Enhancing Reasoning through Process Supervision with Monte Carlo Tree Search
Shuangtao Li, Shuaihao Dong, Kexin Luan, Xinhan Di, Chaofan Ding
TL;DR
The paper tackles the challenge of reasoning in large language models by introducing a generate-and-train framework that uses Monte Carlo Tree Search to sample step-by-step reasoning and assign per-step relative-correctness scores. These scores guide a weighted log-likelihood training objective with a KL penalty, and the data generation and fine-tuning are performed iteratively. Experiments on two mathematical reasoning benchmarks, GSM8K and MATH, show that the approach outperforms strong baselines and transfers improvements across datasets, demonstrating the value of process supervision without relying on reward models.
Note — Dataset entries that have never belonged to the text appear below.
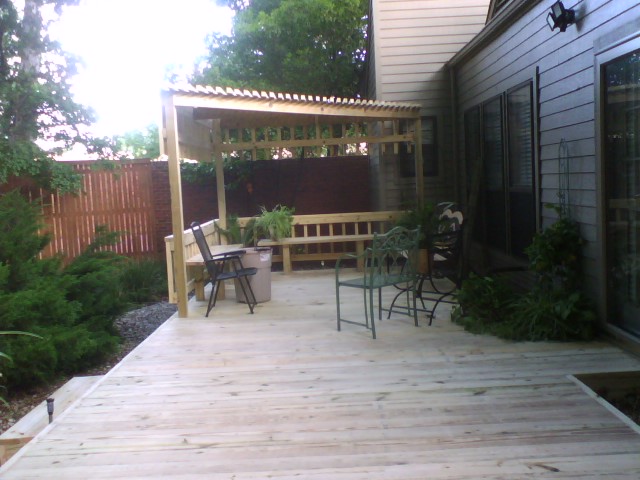 Locate an element on the screen. The image size is (640, 480). green metallic chair is located at coordinates (371, 283). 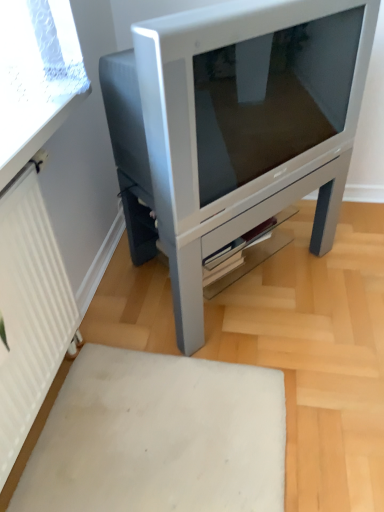 In order to click on unoccupied space behind white ribbed radiator at left in this screenshot , I will do `click(117, 307)`. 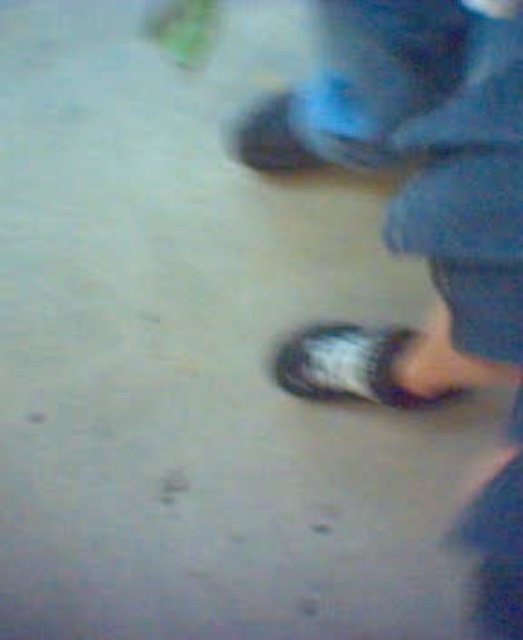 Between white textured sandal at lower center and matte blue shoe at upper center, which one has less height?

white textured sandal at lower center is shorter.

Is white textured sandal at lower center taller than matte blue shoe at upper center?

In fact, white textured sandal at lower center may be shorter than matte blue shoe at upper center.

Which is in front, point (395, 340) or point (243, 150)?

Point (395, 340)

This screenshot has height=640, width=523. What are the coordinates of `white textured sandal at lower center` in the screenshot? It's located at (348, 365).

This screenshot has height=640, width=523. Find the location of `black rubber sandals at lower center`. black rubber sandals at lower center is located at coordinates (433, 230).

Is black rubber sandals at lower center behind white textured sandal at lower center?

No, it is not.

Between point (314, 355) and point (365, 378), which one is positioned in front?

Point (365, 378)

Where is `black rubber sandals at lower center`? This screenshot has width=523, height=640. black rubber sandals at lower center is located at coordinates (433, 230).

Is point (369, 42) positioned after point (289, 104)?

No.

Is point (498, 545) behind point (293, 170)?

No.

Find the location of a particular element. black rubber sandals at lower center is located at coordinates (433, 230). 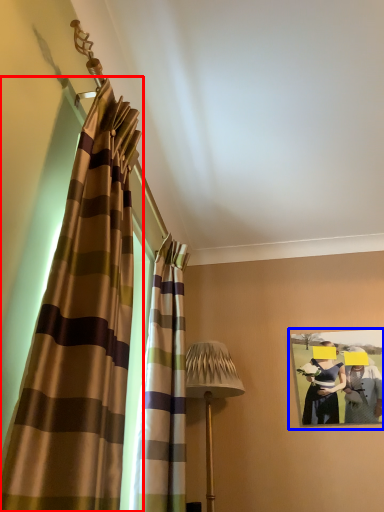 Question: Which object appears closest to the camera in this image, curtain (highlighted by a red box) or picture frame (highlighted by a blue box)?

Choices:
 (A) curtain
 (B) picture frame

Answer: (A) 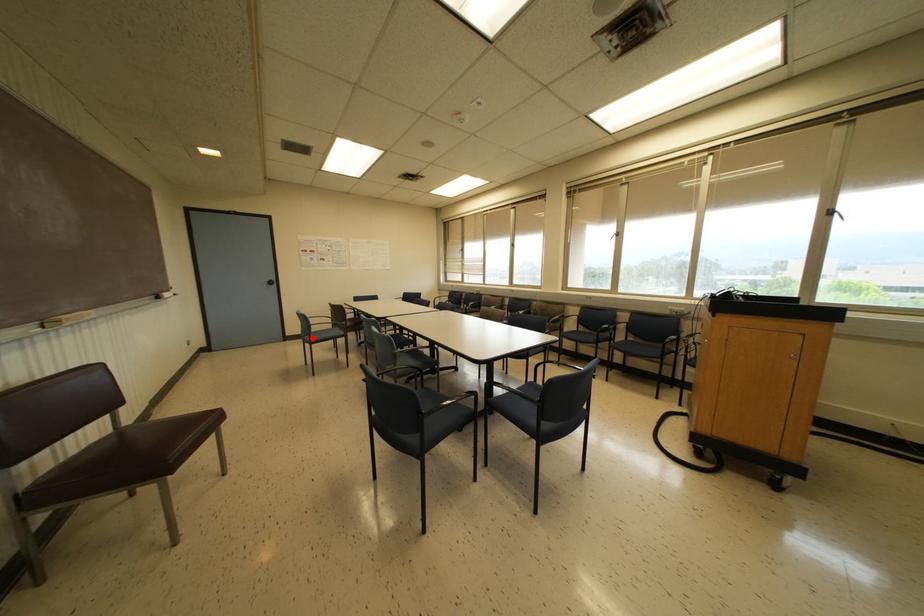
However, the gains plateau after a few iterations, and data efficiency along with LoRA-based fine-tuning may limit ultimate improvements, suggesting avenues for deeper investigation and alternative training setups.
Abstract
Large language models (LLMs) have demonstrated their remarkable capacity across a variety of tasks. However, reasoning remains a challenge for LLMs. To improve LLMs' reasoning ability, process supervision has proven to be better than outcome supervision. In this work, we study using Monte Carlo Tree Search (MCTS) to generate process supervision data with LLMs themselves for training them. We sample reasoning steps with an LLM and assign each step a score that captures its "relative correctness," and the LLM is then trained by minimizing weighted log-likelihood of generating the reasoning steps. This generate-then-train process is repeated iteratively until convergence.Our experimental results demonstrate that the proposed methods considerably improve the performance of LLMs on two mathematical reasoning datasets. Furthermore, models trained on one dataset also exhibit improved performance on the other, showing the transferability of the enhanced reasoning ability.